Unfortunately, either of the first two scenarios seem more within reach of the current political leadership of the United States, China, Europe, Russia and other major countries than the needed reboot of the global system. Those leaders are failing to coalesce around a shared response to the immediate challenges presented by the Coronavirus crisis; there is literally no chance that they will forego short-term political in an effort to transform how the world works for the common good.
This is especially true for the current leaders of the United States and China who, arguably, would have to find a shared vision before a broader, global solution could be even remotely viable. On the one hand, President Trump is almost completely focused on his re-election and, in any event does the “vision thing” even less well than President George HW Bush who coined the term. On the other, President Xi seems intent on capitalizing on his country’s “first survivor” advantage not only to white wash his own leadership failures, but to double down on positioning China as the lynchpin of an evolved, rather than negotiated, new global order.
Of course, what actually happens during the coming months will matter. Psychologists argue that crisis brings out the best in people, especially in circumstances that do not discriminate—like hurricanes, Blitz bombings, 9/11 terrorism or pandemics.
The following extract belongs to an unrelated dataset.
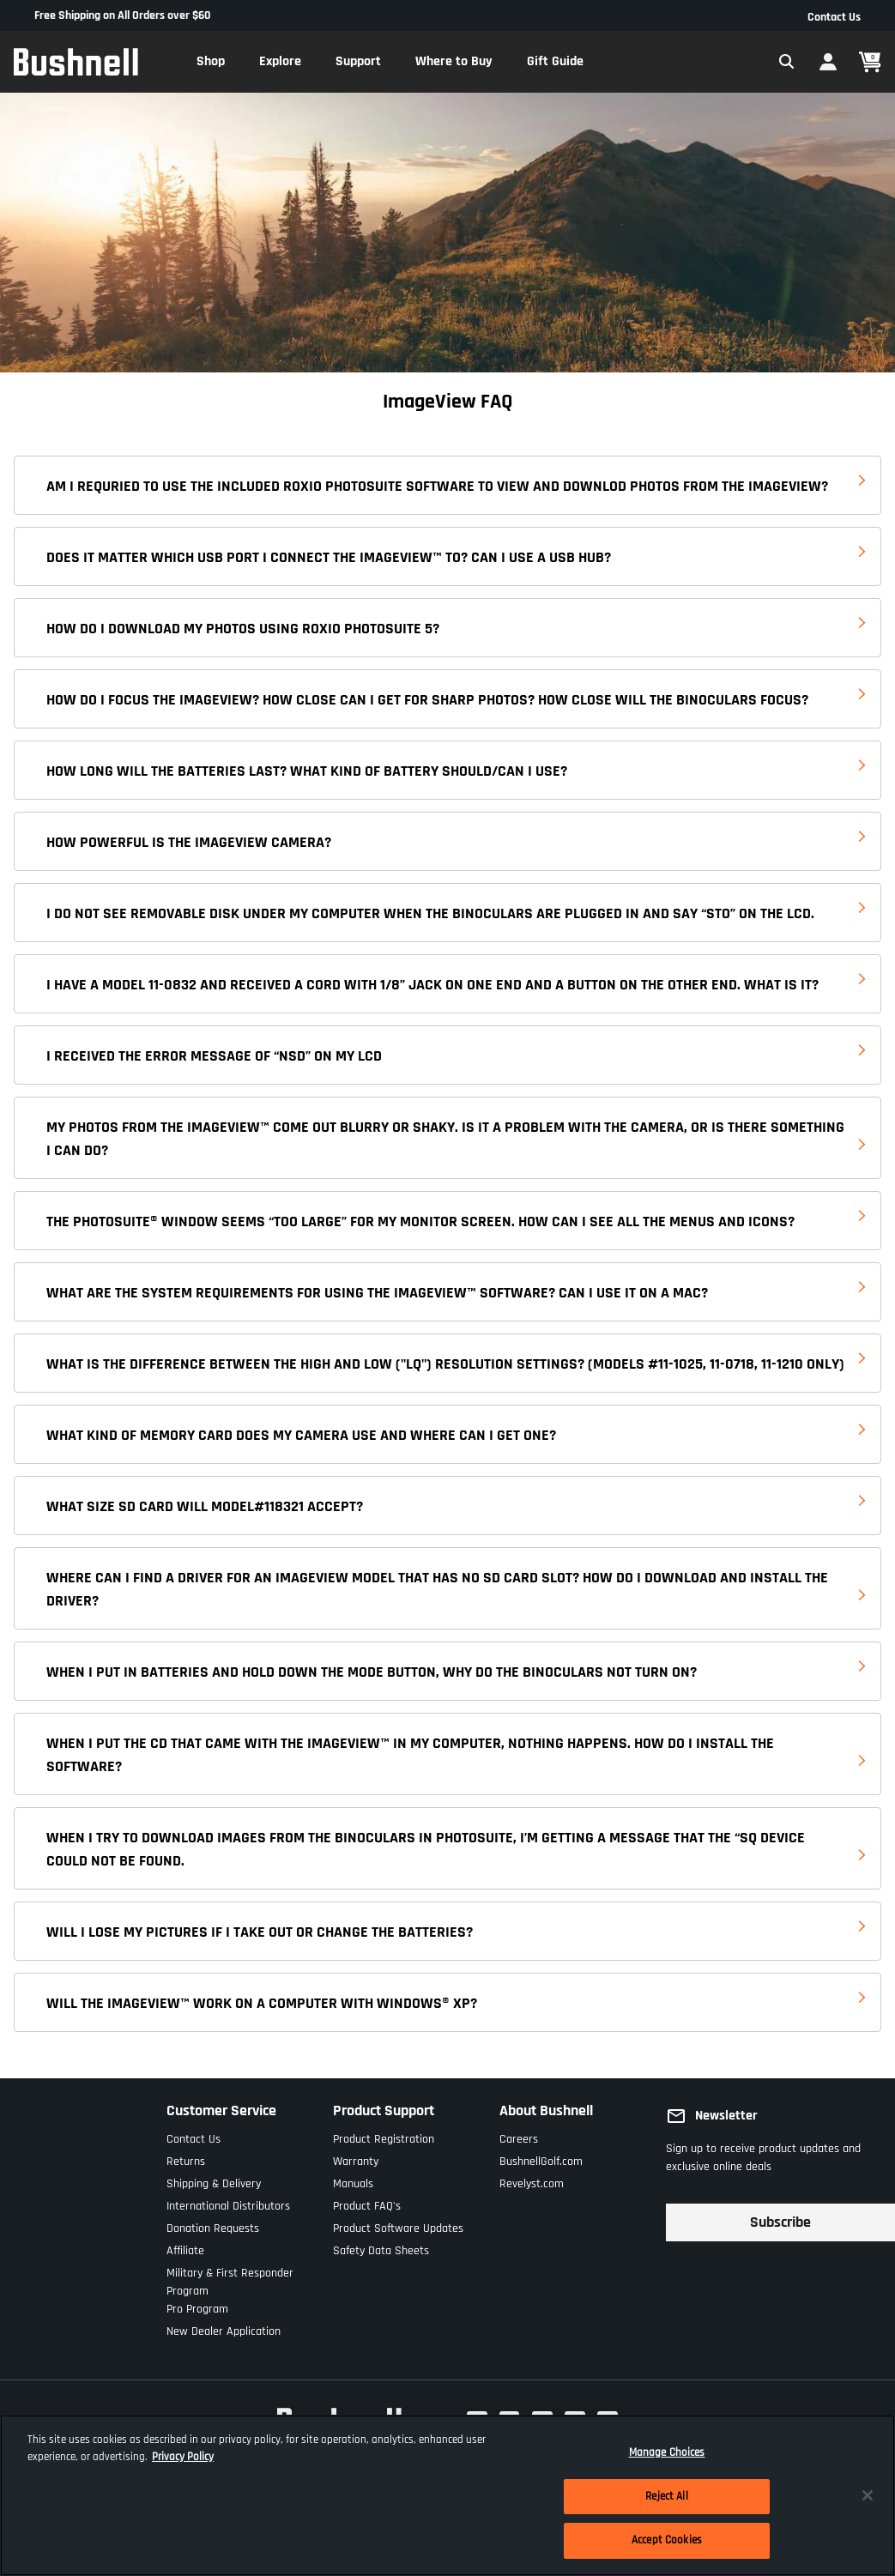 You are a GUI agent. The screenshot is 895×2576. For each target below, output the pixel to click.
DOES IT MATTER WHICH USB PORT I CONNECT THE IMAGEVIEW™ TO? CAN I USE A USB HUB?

Is it imaginable that voters, at least in democracies, will demand better leaders after they suffer through a tough Covid-19 experience on top of a prevailing sense that their social contracts have failed?
Moreover, massive fiscal spending, monetary easing and regulatory relief—which governments around the world are starting to unveil—could erase much of the post crisis possibility of needed investments in lower carbon infrastructure or of dramatic moves to ease economic inequality. Fiscally exhausted, traumatized governments are likely to be even less ready after Coronavirus than they were before to address the profound challenges that are bearing down on us. What comes after failed governments?
In the end, leadership will matter. We need leaders who are global, committed to universal values, innovative and courageous. Leaders who understand that their role is to take people to where they have not been—but where they need to be.
“Would you tell me, please, which way I ought to walk from here?”
“That depends a good deal on where you want to get to,” said the Cat.
“I don’t much care where” said Alice.
“Then it doesn’t matter which way you walk,” said the Cat.